Milan Kundera once wrote that happiness is the longing for repetition. Perhaps that’s what makes the world of Zwift so appealing. At any time of day or year, the sunny climes of Watopia, or France, London or New York, sit waiting. The same riders sit just 2m away, beckoning you to bridge the gap. And of course those unforgivable weight dopers continue to sweep past at 4.2 watts/kg. Suddenly, the outdoors seems so unappealing – an analogue cycling experience.

Still, I can’t shake some existential fear of a world of cycling without the punishing downsides. Is a ride a real ride without that rear tyre that refuses to stop going flat, that freezing winter downpour that renders stabbing pains when you eventually warm up hours later? Even the occasional altercation with an insufferable driver seems like an organic part of the experience of being a cyclist.
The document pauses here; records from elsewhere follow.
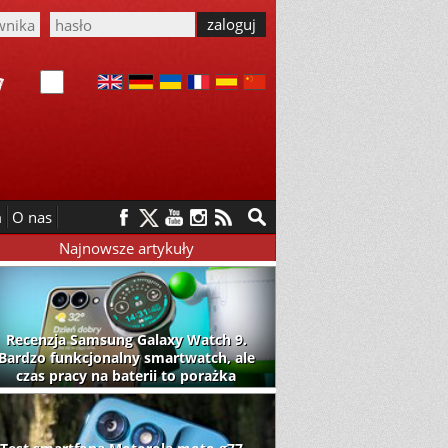
m
O nas
Najnowsze artykuły
Recenzja Samsung Galaxy Watch 9.
Bardzo funkcjonalny smartwatch, ale
czas pracy na baterii to porażka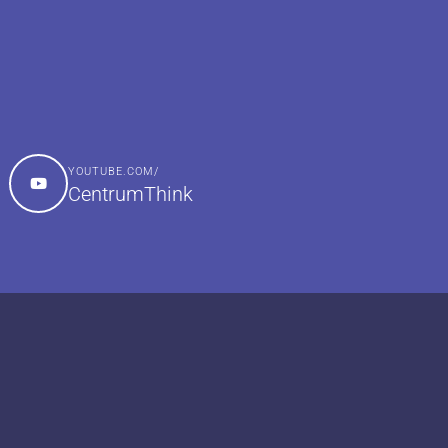
YOUTUBE.COM/
CentrumThink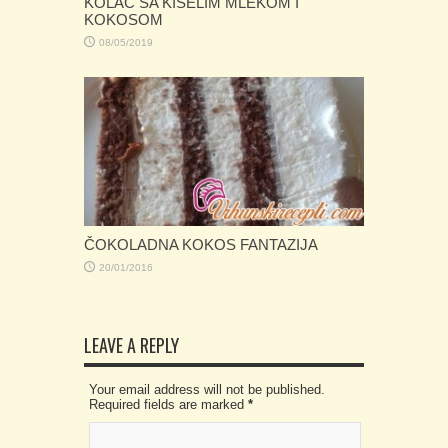
KOLAČ SA KISELIM MLEKOM I
KOKOSOM
08/05/2019
ČOKOLADNA KOKOS FANTAZIJA
20/01/2016
LEAVE A REPLY
Your email address will not be published.
Required fields are marked
*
Cycling outdoors is innately real, and surely there’s a value to that?

You would be excused for wondering if this may be the dystopian future that philosophers have long foretold, where we give up the real world to embrace an artificial reality. Where a virtual reality training app once helped us prepare for outdoor bike races, now we train for the bike races that exist purely on virtual reality apps.

Concerned as I might be about the philosophical significance of simulacra, simulation and reality in cycling, it’s still far warmer indoors.

So, perhaps we’ve all become trapped in a rejection of reality, a world without cars or rain or flat tyres. But, I can’t help wondering what was so brilliant about reality. After all, unlike the unforgiving lanes of Surrey, it is always sunny in Watopia.